1. A method for noninvasive diagnostics of proximal heart health biomarkers of an individual, comprising:

identifying a cardiovascular sub-system, comprising a) a single proximal section comprising an arterial network associated with the heart, b) a plurality of distal sections and c) a plurality of cut-off sections of the identified sub-system, of the individual;

calibrating properties of the arterial network and boundary conditions by measuring a) BP at multiple locations along the sub-system, b) PTT at a location of a distal section of the plurality of distal sections, and c) a CO and an arterial diameter of the individual;

constructing a patient-specific model by integrating the calibrated properties into a differential physics-based fluid-structure interaction (FSI) model;

obtaining non-invasive BP and PTT diagnostic measurements in a vicinity of the location of the distal section;

running the patient-specific model in various iterations of CO until approaching the non-invasively measured BP and PTT at the distal location computing a dependency of the CO on the PTT and BP of the individual; and

deriving a proximal heart health biomarker corresponding to the distal PTT and BP diagnostic measurements.

2. The method of claim 1, further comprising continuously deriving the proximal heart health biomarker by continuous non-invasive measuring of the distal BP and PTT.

3. The method of claim 1, wherein the proximal heart health biomarker includes at least one of central blood pressure (CBP), cardiac output (CO), stroke volume (SV) and aortic compliance (AC).

4. The method of claim 1, wherein the model uses principles of fluid and structure interaction to generate a calibrated patient-specific arterial sub-system that can continuously reconstruct cardiovascular health biomarkers.

5. The method of claim 1, wherein the calibrated properties of the boundary conditions include Windkessel properties of resistance and compliance of truncated arteries.

6. The method of claim 1, wherein the calibrated properties of the arterial network include arterial compliance, speed of wave propagation and cross-sectional area of arterial wall in absence of pressure.

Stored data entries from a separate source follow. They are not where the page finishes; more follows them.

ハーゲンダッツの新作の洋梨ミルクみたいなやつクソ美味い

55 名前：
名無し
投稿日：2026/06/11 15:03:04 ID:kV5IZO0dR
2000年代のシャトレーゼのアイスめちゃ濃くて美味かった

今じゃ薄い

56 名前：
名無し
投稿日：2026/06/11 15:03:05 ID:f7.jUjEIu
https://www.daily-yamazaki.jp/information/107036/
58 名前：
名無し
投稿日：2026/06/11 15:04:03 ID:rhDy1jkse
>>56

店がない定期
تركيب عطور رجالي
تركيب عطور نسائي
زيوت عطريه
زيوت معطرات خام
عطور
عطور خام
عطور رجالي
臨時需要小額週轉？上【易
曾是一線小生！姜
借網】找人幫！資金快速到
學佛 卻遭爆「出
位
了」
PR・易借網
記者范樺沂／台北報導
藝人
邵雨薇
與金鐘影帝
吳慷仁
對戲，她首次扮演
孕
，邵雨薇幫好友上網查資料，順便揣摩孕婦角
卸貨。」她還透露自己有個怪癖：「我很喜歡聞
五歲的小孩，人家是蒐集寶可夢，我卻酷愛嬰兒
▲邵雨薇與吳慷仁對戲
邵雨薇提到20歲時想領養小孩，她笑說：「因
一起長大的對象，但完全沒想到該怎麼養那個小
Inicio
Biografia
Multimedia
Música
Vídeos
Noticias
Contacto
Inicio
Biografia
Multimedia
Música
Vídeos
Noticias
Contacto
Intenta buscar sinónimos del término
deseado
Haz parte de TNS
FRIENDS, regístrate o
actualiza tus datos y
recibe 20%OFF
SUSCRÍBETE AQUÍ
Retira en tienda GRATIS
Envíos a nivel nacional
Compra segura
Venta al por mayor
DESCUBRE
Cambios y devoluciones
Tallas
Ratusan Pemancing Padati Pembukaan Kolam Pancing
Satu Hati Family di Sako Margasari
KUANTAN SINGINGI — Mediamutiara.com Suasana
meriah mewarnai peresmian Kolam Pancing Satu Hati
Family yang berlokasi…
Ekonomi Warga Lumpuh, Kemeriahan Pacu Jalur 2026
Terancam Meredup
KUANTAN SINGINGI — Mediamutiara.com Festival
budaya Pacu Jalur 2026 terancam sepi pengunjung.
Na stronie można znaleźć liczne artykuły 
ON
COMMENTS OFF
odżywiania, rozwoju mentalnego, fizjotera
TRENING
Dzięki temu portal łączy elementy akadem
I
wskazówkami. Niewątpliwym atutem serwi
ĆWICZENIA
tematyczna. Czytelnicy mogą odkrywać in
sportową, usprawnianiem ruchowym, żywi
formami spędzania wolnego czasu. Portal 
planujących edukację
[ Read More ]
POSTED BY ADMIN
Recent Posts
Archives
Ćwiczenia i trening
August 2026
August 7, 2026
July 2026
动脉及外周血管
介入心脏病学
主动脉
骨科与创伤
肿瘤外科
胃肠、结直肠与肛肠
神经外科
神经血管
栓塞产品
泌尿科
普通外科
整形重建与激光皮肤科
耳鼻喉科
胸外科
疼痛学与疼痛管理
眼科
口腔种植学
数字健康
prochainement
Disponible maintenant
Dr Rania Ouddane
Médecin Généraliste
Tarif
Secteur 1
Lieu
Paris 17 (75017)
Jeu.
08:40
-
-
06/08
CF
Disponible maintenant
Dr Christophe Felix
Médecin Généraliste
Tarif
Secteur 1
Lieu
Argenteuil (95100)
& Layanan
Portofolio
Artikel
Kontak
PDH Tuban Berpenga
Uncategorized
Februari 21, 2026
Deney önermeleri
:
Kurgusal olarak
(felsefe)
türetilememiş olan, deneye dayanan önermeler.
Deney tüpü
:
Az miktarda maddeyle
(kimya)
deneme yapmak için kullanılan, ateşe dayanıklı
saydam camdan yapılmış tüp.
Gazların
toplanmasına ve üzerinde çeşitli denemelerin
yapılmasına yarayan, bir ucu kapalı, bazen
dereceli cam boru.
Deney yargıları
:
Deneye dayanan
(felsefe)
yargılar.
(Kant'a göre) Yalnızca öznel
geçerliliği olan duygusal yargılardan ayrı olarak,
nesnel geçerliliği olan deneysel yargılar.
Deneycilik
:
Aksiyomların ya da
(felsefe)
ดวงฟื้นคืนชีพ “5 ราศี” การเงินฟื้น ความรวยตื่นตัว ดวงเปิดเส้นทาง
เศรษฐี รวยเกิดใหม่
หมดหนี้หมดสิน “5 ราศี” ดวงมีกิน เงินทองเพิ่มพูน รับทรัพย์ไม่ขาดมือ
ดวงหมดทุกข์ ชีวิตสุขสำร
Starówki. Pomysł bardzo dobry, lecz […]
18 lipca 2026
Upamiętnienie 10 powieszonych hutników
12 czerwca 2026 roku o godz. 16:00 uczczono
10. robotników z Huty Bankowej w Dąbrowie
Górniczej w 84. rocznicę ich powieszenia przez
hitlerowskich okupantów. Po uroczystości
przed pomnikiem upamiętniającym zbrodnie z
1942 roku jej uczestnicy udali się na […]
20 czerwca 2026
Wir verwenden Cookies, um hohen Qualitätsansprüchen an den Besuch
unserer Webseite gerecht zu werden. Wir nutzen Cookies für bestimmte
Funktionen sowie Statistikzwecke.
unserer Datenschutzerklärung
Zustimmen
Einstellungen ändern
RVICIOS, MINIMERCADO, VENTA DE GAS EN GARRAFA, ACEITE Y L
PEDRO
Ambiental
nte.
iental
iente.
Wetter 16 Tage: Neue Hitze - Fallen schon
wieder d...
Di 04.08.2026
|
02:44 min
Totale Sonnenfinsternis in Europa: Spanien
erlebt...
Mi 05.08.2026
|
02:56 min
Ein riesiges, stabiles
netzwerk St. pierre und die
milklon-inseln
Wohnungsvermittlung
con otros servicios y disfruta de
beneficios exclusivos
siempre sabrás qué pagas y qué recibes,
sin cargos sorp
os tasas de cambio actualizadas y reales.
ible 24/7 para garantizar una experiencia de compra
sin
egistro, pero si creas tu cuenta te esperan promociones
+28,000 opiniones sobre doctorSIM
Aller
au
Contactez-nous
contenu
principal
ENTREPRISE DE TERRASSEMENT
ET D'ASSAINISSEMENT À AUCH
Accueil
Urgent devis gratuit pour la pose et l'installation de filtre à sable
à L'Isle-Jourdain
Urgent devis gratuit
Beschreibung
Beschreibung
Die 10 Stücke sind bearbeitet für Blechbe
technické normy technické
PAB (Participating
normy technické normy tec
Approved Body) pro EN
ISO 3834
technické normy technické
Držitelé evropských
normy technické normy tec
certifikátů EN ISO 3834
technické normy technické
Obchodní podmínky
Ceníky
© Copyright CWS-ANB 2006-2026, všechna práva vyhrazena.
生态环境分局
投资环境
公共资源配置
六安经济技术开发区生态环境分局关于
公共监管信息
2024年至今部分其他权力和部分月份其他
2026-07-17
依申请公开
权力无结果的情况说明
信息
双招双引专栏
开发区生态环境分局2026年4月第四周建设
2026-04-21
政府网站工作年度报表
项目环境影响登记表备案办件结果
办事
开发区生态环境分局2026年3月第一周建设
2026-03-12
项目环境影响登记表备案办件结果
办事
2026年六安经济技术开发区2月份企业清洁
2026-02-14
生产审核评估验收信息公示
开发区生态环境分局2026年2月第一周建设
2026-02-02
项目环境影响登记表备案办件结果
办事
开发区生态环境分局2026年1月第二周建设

7. A device for the noninvasive diagnostics of proximal heart health biomarkers of an individual, comprising:

a wearable device containing at least one of a plurality of sensors;

a processor; and

software containing executable code which:

identifies a cardiovascular sub-system, comprising a) a single proximal section comprising an arterial network associated with the heart, b) a plurality of distal sections and c) a plurality of cut-off sections of the identified sub-system, of the individual;

calibrates properties of the arterial network and boundary conditions by measuring a) BP at multiple locations along the sub-system, b) PTT at a location of a distal section of the plurality of distal sections, and c) a CO and arterial geometry of the individual;

constructs a patient-specific model by integrating the calibrated properties into a differential physics-based fluid-structure interaction (FSI) model;

obtains non-invasive BP and PTT diagnostic measurements in a vicinity of the location of the distal section;

runs the patient-specific model in various iterations of CO until approaching the non-invasively measured BP and PTT at the distal location computing a dependency of the CO on the PTT and BP of the individual; and

derives a proximal heart health biomarker corresponding to the distal PTT and BP diagnostic measurements.

8. The device of claim 7, wherein the sensor includes at least one of an PPG device, carotid artery BP measurement applanation tonometry, ECG, and ultrasound measurement of aortic diameter.